Tommaso Bodi/Getty Images

“One time maybe He had a crush on Leo The man in the iron mask – Because of duplication. “The admiration was not for King Louis, but for Philip, the gentle one. He had to put all his evil here and all his goodness there, and this gave me another way of understanding Molly's love for Ernest.

Molly ernest's relationship Moonflower KillersThe film itself was not without criticism. Devery Jacobs, the First Nations actress who played Elora Reservation dogs Writing for the series, she tweeted that she found the film “Fucking Hellfire” to watch due to its focus on “the atrocities white men inflict on us”, and while Gladstone was “carrying Molly [with] “A tremendous blessing,” she thought, “that every Osage character felt painfully underwritten, while the white men were given more courtesy and depth.”

It was a complicated situation for Gladstone, who didn't just show up Reservation dogsBut he's been close to Jacobs for years. When I ask her about it, her face falls.

“We're friends. She crashed on her couch in Toronto when Certain women Played at TIFF. I don't want to stress her out over this because I think it's unfair. “Her reaction is her reaction,” Gladstone offers. “Her reaction is a response to a lot of the trauma that Native women especially feel when they see these things for the first time. I had a lot of time to come to terms with the script. The Osage people have lived their lives to understand this history. The process of making this film gave a lot of people a chance to speak out.” Ultimately, the Osage reaction is what I care most about.

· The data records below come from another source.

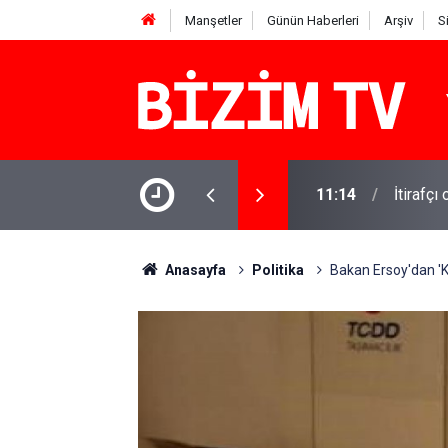
Manşetler
Günün Haberleri
Arşiv
S
11:14
İtirafçı
11:10
Yusuf T
Anasayfa
Politika
Bakan Ersoy'dan '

And Gladstone, who will be forever associated with the Osage Moonflower Killersand hopes to keep that relationship alive long after awards season is over.

“I didn't cut and run. Neither did Marty. And neither did the production. There are still relationships there,” she says. “Often, when you grow up on a reservation, a movie leaves, and you wonder, 'What just happened?' “The talks must continue.”

Since the film's release, Gladstone's life has changed rapidly – and she seems to be taking the “wild ride” in stride, moving from one industry event or interview to the next. After becoming the first Indigenous person in history to win Best Actress at the Golden Globe Awards, along with receiving Best Actress awards from the National Board of Review and New York Film Critics Circle, she became the front-runner for the Academy Award.

Recently, Gladstone was sitting next to David Fincher at a film screening at LACMA and the two had a conversation, with Horoscope A director offers her tips for navigating awards season. He compared it to his friend teaching his teenage daughter to drive on the highway: “Don't let the speed that other people want make you go faster than you're prepared to go,” she recalls, before smiling to herself. “Things move at their own speed.”